To summarize the differences between conditions and modalities, Figure 4 depicts the mean of all participants’ electrodes contrasting each condition in both the visual and the auditory modality. The frequencies of interest are marked with a vertical line to make it easier to see the meter-induced peaks at the subharmonics of the beat. Similar to the findings in the amplitude spectra, there are larger peaks at 0.8 Hz for the ternary condition in both modalities, but there is a peak at 1.2 Hz for the binary condition in the auditory modality only. In contrast with our first analyses, no differences arise between modalities at the frequency of the beat (2.4 Hz) in the power spectra. This is due to the use of the beat condition as a baseline. Given that beat is similarly induced in all conditions, dividing the two conditions will result in a relative value close to zero.
FIGURE 4. Normalized power spectra of the binary and ternary conditions for the mean of all participants and electrodes in both the auditory and the visual modalities. In both auditory (top) and visual (bottom) modalities, a peak for the ternary condition (green line) appears at 0.8 Hz (green dotted line). A peak for the binary condition (red line) at 1.2 Hz (red dotted line) is only observed in the auditory modality. There is no contrasting peak at 2.4 Hz (blue dotted line) in either modality. ∗p < 0.05, ∗∗p < 0.01.
One-sample t-tests were applied to the spectrum of each target frequency to examine whether the values significantly differed from zero. At 0.8 Hz, the values of the ternary conditions were significantly different from zero in the auditory [t(15) = 2.778, p = 0.014] and the visual [t(15) = 3.692, p = 0.002] modalities. The same occurred at 1.2 Hz for the values of the binary condition in the auditory modality [t(15) = 3.489, p = 0.003]. These findings show that the peaks appearing in both ternary conditions at 0.8 Hz and the auditory binary condition at 1.2 Hz are significantly different from zero and thus larger than the control condition. However, no effects for the visual binary meter were attested.

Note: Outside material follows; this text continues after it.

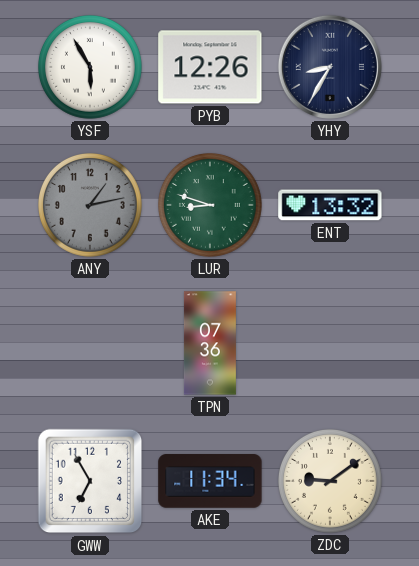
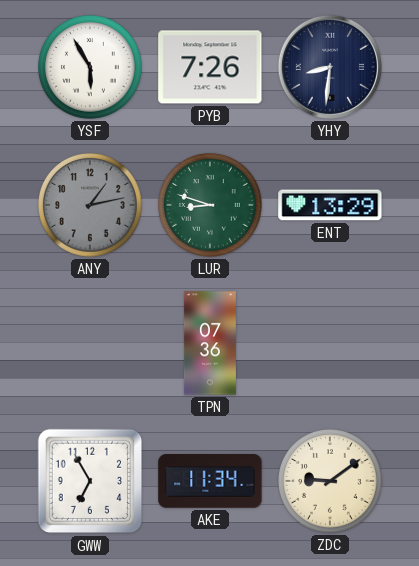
PYB: 12:26 -> 7:26
YHY: 8:35 -> 8:31
ENT: 13:32 -> 13:29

Our work is among the first studies to compare meter induction between two different modalities, audition and vision, without requiring synchronized, overt movement. Although SMS studies have also explored the degree to which participants can reliably extract the pulse from visual rhythms (Patel et al., 2005; Repp, 2005; Nozaradan et al., 2012; Repp and Su, 2013; Iversen et al., 2015), there is not much information to date regarding meter induction in other modalities which do not involve motor acts. Here, we examined whether visually induced beats can be organized in endogenously driven hierarchies. To this end, each participant was asked to internally project binary and ternary meter onto the isochronous stimuli. Their recorded EEG data was converted into the frequency domain, resulting in amplitude and power spectra. We observed an effect of ternary meter induction in both the auditory and the visual modalities, as well as an effect of binary meter induction in the auditory modality. This suggests that some degree of meter induction can also be observed in the visual modality.

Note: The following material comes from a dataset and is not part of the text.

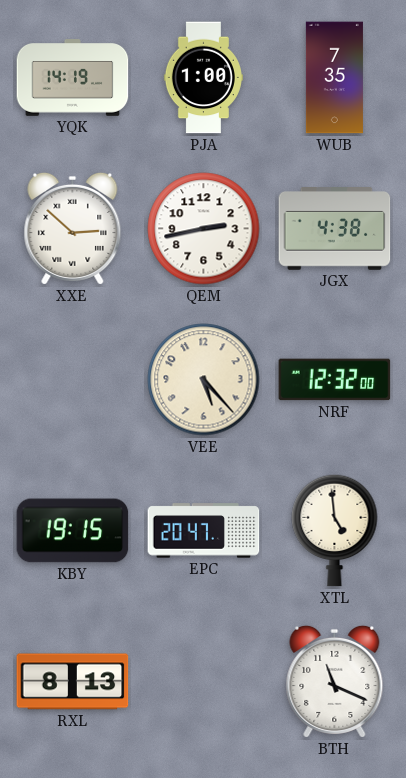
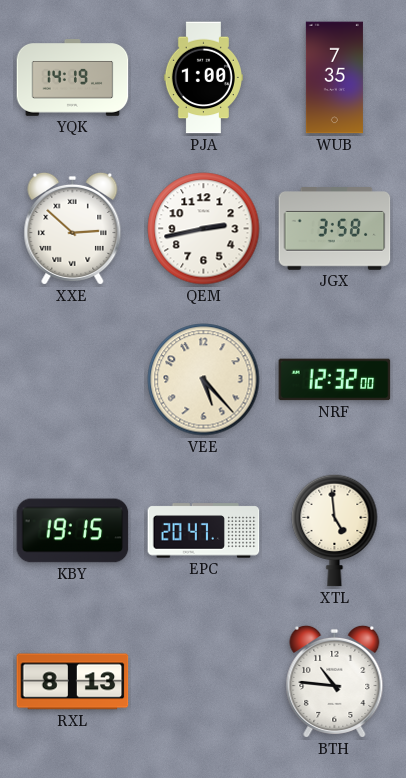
JGX: 4:38 -> 3:58
BTH: 11:19 -> 10:46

We evaluated the SS-EPs elicited by the beat frequency and its natural first harmonic in both modalities. The emergence of a periodic entrainment at the frequency of the beat’s first harmonic (2f = 4.8 Hz) illustrates a natural preference for integer harmonics that tend to appear involuntarily when a periodic stimulus is presented. In fact, this entrainment may be related to a predisposition to subdivide the beat into integer harmonics, like duplets (1:2) or triplets (1:3) of eighth notes in music. We observed different amplitudes at the frequency of the beat and its first harmonic depending on the stimuli’s modality. There was a significantly higher peak at 2.4 Hz in the auditory modality than in the visual modality. Inversely, there was a significantly greater peak at 4.8 Hz in the visual modality than in the auditory modality. Since our visual stimuli did not abruptly appear and disappear at 4.8 Hz, but progressively vanished (see Figure 1), there is no reason to believe that the stimulus’ offset reinforced the first harmonic in the visual domain. This difference across modalities could be related to the comfortable frequencies that have been found for vision and audition with synchronized tapping (Repp, 2003). While the upper inter-onset interval (IOI) would be the same for both modalities (around 1800 ms), the lower IOI seems to be just above 460 ms for visual flashes and 160 ms for auditory beats (Repp, 2005). These modality-specific boundaries for SMS could reflect the neural demands of extracting and keeping the beat in each modality, possibly working on different frequencies. Importantly, the difference across modalities could also be due to the fact that musicians are well-trained to deal with auditory beats, and may be able to accurately synchronize with the frequency of the auditory stimuli, as shown by the sharper peak at the auditory beat (Figure 2). In contrast, since musicians may be less used to visual beats, their synchronization with the frequency of the visual stimuli may become less accurate and more distributed around 2.4 Hz, as shown by the wider, rounder peak (Figure 2). In this case, experience may play an important role in determining the differences between modalities.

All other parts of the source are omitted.